Exercise description |
Give back every line of the material exactly. Skip the pictures.

(Dataset records begins)

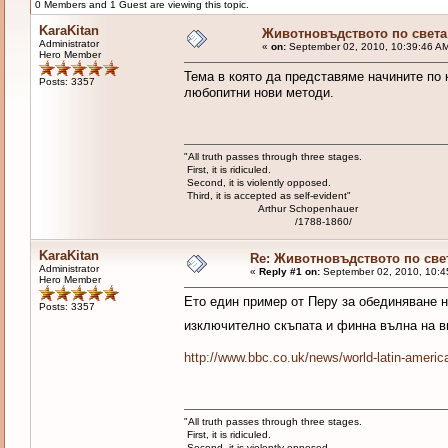
0 Members and 1 Guest are viewing this topic.
KaraKitan
Животновъдството по света
Administrator
«
on:
September 02, 2010, 10:39:46 A
Hero Member
Тема в която да представяме начините по 
Posts: 3357
любопитни нови методи.
"All truth passes through three stages.
First, it is ridiculed.
Second, it is violently opposed.
Third, it is accepted as self-evident"
Arthur Schopenhauer
/1788-1860/
KaraKitan
Re: Животновъдството по све
Administrator
«
Reply #1 on:
September 02, 2010, 10:4
Hero Member
Ето един пример от Перу за обединяване н
Posts: 3357
изключително скъпата и финна вълна на ви
http://www.bbc.co.uk/news/world-latin-ameri
"All truth passes through three stages.
First, it is ridiculed.
Second, it is violently opposed.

(Dataset records ends)

Task answer |
0 Members and 1 Guest are viewing this topic.
KaraKitan
Животновъдството по света
Administrator
«
on:
September 02, 2010, 10:39:46 A
Hero Member
Тема в която да представяме начините по 
Posts: 3357
любопитни нови методи.
"All truth passes through three stages.
First, it is ridiculed.
Second, it is violently opposed.
Third, it is accepted as self-evident"
Arthur Schopenhauer
/1788-1860/
KaraKitan
Re: Животновъдството по све
Administrator
«
Reply #1 on:
September 02, 2010, 10:4
Hero Member
Ето един пример от Перу за обединяване н
Posts: 3357
изключително скъпата и финна вълна на ви
http://www.bbc.co.uk/news/world-latin-ameri
"All truth passes through three stages.
First, it is ridiculed.
Second, it is violently opposed.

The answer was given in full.